From the get-go, I was drawn by the hardware. My first synthesizer was a Volca Keys. At first it started out just a hobby but then I wanted to go deeper into sound creation.
So, I found modular synthesizers, I got a Semi Modular Synth. I liked it because then I could change the existing circuit of the synth. And I begun envisioning owning and designing my own modular case. This also was the same time where I started getting interested in techno music.
Right after high school, I moved to Berlin for university to study music production. It was in Berlin that I fully experienced the real scene of techno and rave culture. I also experienced techno without the use of a computer. When I went to my first techno rave, it was ephemeral. I witnessed an artist replicating the energy of the room with sounds in real time and in that moment. There were moments in the performance which were completely improvisational. Goosebumps all over. I felt that the musician was establishing an unspoken connection with the audience.
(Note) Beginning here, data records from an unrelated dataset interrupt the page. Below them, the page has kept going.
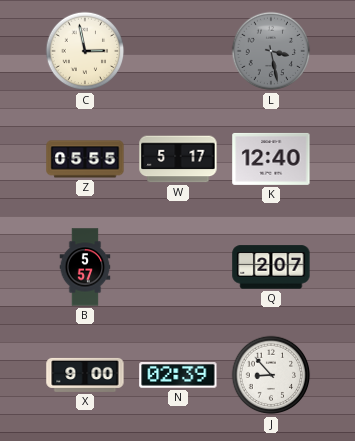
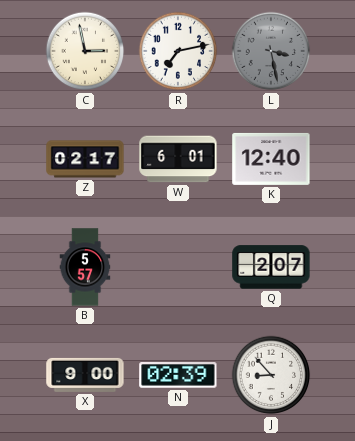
R: none -> 7:13
Z: 05:55 -> 02:17
W: 5:17 -> 6:01
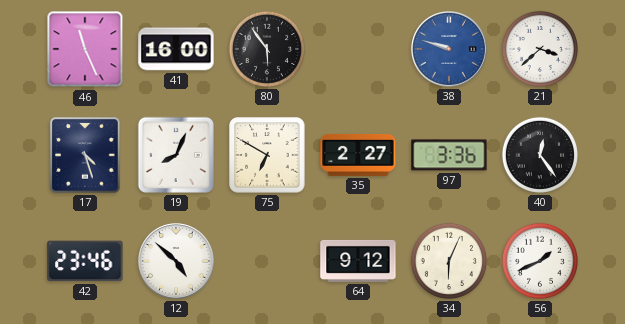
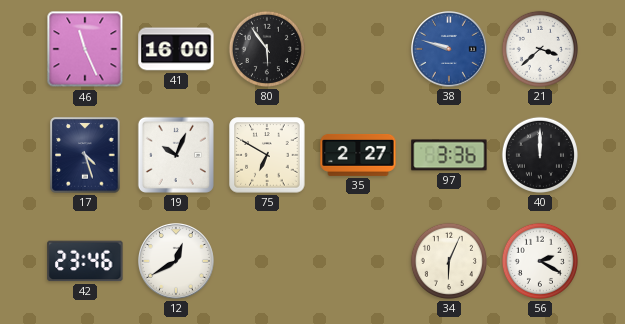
19: 8:04 -> 10:04
40: 12:24 -> 12:00
12: 4:52 -> 12:40
64: 9:12 -> none
56: 1:41 -> 2:20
Attending so many live electronic concerts made me realize that so many people misunderstand it. Most people think that it is just repetitive music with no essence. I always reference this quote by Bjork: “people think that electronic music has no soul, but if it doesn´t it´s because no one put it in there.”
There are moments where I have been hypnotized by the same loop for 10 minutes. And after creating this tension, the DJ drops a simple syncopated hi hat pattern, and just that simple addition to the sonic environment can cause the greatest feeling of euphoria. Having experienced this, I decided to buy a drum machine and I have been practicing live sets ever since. I am excited for the lockdown to end so that I can showcase my music and perform before in front of crowds on huge sound systems in London.